O contraprotesto na UnB revelou três posições distintas na luta antifascista. A primeira posição, expressa pelos próprios governistas, utiliza o combate à extrema direita de forma oportunista para gerar cálculo eleitoral, não o combatendo até as últimas consequências, mas conciliando com a direita em várias situações. A segunda, reivindica a luta a nível histórico, mas é omissa no combate à extrema direita na atualidade, justificando que a polarização reforça o governo lulista. A terceira, rompe com as anteriores, e aponta que a luta antifascista deve ser guiada pela liberdade de organização e expressão, pelo combate ideológico contra a extrema-direita e igualmente contra a política econômica neoliberal do governo Lula, antessala do neofascismo.
Artigo publicado no Correio Candango nº 18 de 30/03/25
O Correio Candango é uma publicação da Federação das Organizações de Base no DF e Entorno (FOB-DFE)

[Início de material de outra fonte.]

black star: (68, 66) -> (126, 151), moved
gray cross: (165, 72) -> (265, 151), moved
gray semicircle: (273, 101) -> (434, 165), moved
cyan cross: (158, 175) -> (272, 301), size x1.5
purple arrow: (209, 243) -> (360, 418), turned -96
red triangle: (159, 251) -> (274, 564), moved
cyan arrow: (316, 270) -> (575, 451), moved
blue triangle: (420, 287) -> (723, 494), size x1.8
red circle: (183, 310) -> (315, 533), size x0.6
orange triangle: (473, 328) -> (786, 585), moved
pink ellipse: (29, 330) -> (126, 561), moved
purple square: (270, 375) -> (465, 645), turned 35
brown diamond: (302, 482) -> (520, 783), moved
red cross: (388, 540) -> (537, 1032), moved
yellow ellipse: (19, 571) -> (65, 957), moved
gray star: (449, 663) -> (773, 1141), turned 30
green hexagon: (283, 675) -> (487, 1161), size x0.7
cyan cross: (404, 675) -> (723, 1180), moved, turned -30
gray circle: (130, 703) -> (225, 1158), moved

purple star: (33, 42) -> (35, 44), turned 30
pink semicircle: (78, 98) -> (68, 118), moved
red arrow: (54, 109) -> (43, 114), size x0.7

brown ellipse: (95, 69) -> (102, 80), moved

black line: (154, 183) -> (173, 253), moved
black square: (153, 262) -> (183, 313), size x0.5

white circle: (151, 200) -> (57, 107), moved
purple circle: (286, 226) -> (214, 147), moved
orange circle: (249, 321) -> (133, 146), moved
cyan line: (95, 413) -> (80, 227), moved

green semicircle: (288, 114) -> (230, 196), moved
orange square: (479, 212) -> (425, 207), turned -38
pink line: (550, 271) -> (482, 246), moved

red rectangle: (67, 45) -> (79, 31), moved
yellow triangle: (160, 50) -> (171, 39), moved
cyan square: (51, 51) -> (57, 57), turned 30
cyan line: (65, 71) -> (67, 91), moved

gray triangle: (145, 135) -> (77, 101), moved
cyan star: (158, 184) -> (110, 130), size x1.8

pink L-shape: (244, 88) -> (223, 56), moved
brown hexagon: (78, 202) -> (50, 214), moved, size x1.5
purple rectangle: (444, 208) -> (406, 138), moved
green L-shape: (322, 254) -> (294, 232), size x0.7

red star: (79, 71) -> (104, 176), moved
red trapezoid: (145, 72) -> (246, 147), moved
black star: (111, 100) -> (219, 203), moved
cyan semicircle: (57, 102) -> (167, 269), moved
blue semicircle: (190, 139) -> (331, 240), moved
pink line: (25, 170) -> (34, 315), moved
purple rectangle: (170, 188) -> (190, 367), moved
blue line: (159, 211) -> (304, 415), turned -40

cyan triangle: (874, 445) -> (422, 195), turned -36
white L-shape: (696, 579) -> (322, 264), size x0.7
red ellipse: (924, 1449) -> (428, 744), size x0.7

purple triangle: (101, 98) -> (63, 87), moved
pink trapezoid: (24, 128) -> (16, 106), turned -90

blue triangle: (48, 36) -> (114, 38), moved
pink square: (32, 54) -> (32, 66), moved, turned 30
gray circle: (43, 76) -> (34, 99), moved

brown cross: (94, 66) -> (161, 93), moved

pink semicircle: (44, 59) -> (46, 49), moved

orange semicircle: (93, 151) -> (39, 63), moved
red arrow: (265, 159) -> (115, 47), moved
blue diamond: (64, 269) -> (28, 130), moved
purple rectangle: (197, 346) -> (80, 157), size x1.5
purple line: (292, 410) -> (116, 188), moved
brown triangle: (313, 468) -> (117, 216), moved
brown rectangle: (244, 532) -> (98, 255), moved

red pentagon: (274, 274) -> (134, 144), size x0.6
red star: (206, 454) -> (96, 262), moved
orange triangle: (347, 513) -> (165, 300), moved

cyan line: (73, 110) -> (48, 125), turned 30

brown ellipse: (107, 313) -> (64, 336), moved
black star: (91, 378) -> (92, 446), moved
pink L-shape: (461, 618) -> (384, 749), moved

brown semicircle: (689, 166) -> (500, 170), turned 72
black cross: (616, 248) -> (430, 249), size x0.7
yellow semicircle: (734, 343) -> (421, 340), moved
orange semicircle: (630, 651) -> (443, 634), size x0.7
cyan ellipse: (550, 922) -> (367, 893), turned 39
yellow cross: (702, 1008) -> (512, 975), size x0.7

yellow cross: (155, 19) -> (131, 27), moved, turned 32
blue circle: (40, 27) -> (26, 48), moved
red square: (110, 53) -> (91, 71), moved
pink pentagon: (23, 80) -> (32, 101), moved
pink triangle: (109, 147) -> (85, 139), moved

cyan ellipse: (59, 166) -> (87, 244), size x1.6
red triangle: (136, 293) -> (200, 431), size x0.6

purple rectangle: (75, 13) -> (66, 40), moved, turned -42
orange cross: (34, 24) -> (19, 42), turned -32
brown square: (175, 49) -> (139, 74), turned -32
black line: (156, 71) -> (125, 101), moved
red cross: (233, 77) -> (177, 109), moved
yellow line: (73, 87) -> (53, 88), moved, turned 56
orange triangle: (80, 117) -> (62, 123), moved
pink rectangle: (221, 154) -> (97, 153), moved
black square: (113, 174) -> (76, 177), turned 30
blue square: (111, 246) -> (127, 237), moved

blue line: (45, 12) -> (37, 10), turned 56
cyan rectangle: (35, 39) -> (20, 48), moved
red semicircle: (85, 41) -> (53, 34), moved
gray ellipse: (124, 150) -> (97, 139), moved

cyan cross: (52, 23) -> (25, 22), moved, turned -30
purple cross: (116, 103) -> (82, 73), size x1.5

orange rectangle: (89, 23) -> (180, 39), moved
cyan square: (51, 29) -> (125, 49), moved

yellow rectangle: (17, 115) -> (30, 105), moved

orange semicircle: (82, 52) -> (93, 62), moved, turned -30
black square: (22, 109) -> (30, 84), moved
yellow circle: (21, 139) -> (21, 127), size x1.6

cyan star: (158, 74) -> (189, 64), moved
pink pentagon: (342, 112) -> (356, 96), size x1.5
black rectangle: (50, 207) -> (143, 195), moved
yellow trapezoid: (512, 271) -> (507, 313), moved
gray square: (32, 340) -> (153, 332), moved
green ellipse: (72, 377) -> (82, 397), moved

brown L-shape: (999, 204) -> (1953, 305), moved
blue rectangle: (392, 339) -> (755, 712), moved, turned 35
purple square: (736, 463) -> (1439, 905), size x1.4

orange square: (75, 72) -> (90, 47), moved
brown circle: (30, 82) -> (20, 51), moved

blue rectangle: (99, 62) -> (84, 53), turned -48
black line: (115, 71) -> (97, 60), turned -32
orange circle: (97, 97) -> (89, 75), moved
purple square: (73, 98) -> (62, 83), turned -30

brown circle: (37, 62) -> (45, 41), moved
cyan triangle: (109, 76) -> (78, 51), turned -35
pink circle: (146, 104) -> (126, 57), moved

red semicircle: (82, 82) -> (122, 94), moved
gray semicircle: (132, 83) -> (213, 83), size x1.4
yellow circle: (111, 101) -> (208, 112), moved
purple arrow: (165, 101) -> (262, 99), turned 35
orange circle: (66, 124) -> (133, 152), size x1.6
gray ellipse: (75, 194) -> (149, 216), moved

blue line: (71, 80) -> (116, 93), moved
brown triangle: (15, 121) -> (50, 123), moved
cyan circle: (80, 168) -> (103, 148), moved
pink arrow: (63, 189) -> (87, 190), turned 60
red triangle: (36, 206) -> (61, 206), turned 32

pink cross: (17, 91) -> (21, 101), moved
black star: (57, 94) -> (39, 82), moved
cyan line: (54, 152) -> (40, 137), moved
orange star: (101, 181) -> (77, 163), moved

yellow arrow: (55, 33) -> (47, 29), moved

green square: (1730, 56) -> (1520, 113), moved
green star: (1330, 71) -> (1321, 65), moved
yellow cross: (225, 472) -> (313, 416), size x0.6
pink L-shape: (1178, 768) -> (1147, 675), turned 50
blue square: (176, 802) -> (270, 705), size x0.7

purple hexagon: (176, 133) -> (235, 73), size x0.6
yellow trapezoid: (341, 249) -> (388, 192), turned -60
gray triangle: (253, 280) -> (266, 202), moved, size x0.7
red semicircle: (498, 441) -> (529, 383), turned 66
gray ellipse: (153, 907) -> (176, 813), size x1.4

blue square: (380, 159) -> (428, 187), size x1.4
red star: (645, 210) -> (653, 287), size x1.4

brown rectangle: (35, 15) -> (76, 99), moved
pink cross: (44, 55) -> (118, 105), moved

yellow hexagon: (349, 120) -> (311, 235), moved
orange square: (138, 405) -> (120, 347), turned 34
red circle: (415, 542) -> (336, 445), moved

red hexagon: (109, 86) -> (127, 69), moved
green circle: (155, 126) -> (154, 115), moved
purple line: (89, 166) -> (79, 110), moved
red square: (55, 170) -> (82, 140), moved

A tarde de 24 de março representou um começo diferenciado para o ano letivo de 2025 na Universidade de Brasília – e permitiu um debate nacional importante. Em função de ameaças de grupos bolsonaristas de irem ao campus “limpar a Universidade da sujeira da esquerda”, centenas de estudantes ocuparam o Instituto Central de Ciências, expulsando o influenciados Wilker Leão e impedindo que extremistas de direita adentrassem qualquer prédio ou centro acadêmico.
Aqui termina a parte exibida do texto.